La République tchèque envisage sa sortie du charbon pour 2038

La commission tchèque chargée du dossier « charbon » recommande aux autorités du pays d’en envisager la sortie d’ici à 2038. EPA-EFE/FILIP SINGER [EPA-EFE/FILIP SINGER]

La commission tchèque chargée du dossier « charbon » recommande aux autorités du pays d’en envisager la sortie d’ici à 2038. Les groupes de défense de l’environnement, en faveur de 2033 comme date butoir, ont été mis en minorité à l’issue du vote, poussant certains d’entre eux à se retirer de la commission en signe de protestation. Un article d’Euractiv République tchèque.

Lors de la réunion de la commission tchèque chargée de la sortie du charbon organisée vendredi 4 décembre, une majorité de membres présents ont voté pour abandonner le combustible fossile d’ici à 2038, à l’instar de l’Allemagne.

Les recommandations émises par l’organisme ne sont pas juridiquement contraignantes et font désormais l’objet de discussions au sein du parlement tchèque.

Karel Havlíček, ministre tchèque de l’Industrie, du Commerce et des Transports, connu pour son scepticisme à l’égard des ambitions environnementales du bloc, a qualifié de « compromis » les conclusions tirées lors de la réunion.

« Au vu de nos capacités, nos ressources financières et nos engagements aux objectifs climatiques européens à l’horizon 2030 et 2050, la sortie du charbon pour 2038 est envisageable, sur le plan du calendrier et de la forme », a indiqué l’homme politique également coprésident de la commission chargée de la sortie du charbon.

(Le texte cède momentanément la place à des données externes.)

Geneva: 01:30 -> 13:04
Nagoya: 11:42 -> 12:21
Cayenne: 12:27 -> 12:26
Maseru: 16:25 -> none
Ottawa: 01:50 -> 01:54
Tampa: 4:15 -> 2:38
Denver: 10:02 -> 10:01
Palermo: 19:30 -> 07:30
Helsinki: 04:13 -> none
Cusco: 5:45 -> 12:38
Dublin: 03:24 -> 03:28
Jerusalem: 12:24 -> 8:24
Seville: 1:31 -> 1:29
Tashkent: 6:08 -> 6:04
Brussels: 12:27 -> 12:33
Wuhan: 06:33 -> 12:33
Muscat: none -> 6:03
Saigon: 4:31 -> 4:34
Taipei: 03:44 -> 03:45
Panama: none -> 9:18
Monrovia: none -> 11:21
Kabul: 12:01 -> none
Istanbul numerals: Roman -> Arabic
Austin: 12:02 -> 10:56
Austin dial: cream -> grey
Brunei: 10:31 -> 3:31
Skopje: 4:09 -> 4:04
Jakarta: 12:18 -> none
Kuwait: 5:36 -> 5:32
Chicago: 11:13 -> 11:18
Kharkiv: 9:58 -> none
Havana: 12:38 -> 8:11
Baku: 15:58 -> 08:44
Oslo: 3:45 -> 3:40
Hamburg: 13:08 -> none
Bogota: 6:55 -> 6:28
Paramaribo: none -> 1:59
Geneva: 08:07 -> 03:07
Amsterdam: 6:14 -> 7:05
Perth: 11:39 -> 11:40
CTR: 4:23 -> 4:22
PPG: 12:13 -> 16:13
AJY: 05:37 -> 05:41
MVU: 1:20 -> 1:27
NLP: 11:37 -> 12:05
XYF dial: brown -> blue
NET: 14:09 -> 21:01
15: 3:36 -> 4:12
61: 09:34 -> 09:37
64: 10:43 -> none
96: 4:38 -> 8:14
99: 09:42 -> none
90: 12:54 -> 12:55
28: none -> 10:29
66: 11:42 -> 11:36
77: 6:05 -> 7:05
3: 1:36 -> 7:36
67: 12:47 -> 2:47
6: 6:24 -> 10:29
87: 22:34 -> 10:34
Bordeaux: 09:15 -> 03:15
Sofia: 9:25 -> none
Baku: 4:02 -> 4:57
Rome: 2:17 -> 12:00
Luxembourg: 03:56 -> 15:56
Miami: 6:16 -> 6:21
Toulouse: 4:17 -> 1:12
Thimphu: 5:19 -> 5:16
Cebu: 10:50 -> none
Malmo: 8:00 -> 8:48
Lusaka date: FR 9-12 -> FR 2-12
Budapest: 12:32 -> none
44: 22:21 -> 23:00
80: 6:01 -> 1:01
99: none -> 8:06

Son homologue à l’Environnement et autre co-président, Richard Brabec s’est lui aligné sur le souhait des groupes environnementaux en soutenant un abandon pour 2033, un souhait repoussé par la majorité.

Le gouvernement allemand approuve la loi sur l’abandon progressif du charbon

Mercredi 24 juin, le gouvernement allemand a mis la touche finale à sa loi sur la suppression progressive du charbon, dans l’espoir qu’elle soit adoptée par le Bundesrat avant la pause estivale. Un article d’Euractiv Allemagne.

De son côté, le ministère du Travail ne s’est pas non plus prononcé en faveur d’une sortie pour 2038, car les répercussions engendrées sur le marché du travail demeurent imprécises.

La « commission charbon » rassemble des représentants du gouvernement, de la filière charbonnière et énergétique ainsi que des ONG environnementales. Le géant énergétique tchèque, ČEZ a approuvé la date butoir de 2038, car d’après lui les centrales à charbon mettront toutes la clé sous la porte au fil des vingt prochaines années de toute façon.

Cependant, des critiques se sont fait entendre du côté des groupes de défense de l’environnement, pour qui la temporalité de la décision est absurde.

« La sortie du charbon pour 2038 nous a été vendue comme étant un compromis. Néanmoins, il est impossible de conclure des compromis avec la réalité », a maintenu Jiri Koželouh, membre d’Amis de la Terre République tchèque et de la commission charbon. « Plusieurs études montrent qu’un retrait progressif du charbon est envisageable d’ici à 2030. Le gouvernement doit rejeter les recommandations formulées par la commission et lui demander de présenter une alternative socialement acceptable, économiquement viable et climatiquement responsable », a-t-il poursuivi.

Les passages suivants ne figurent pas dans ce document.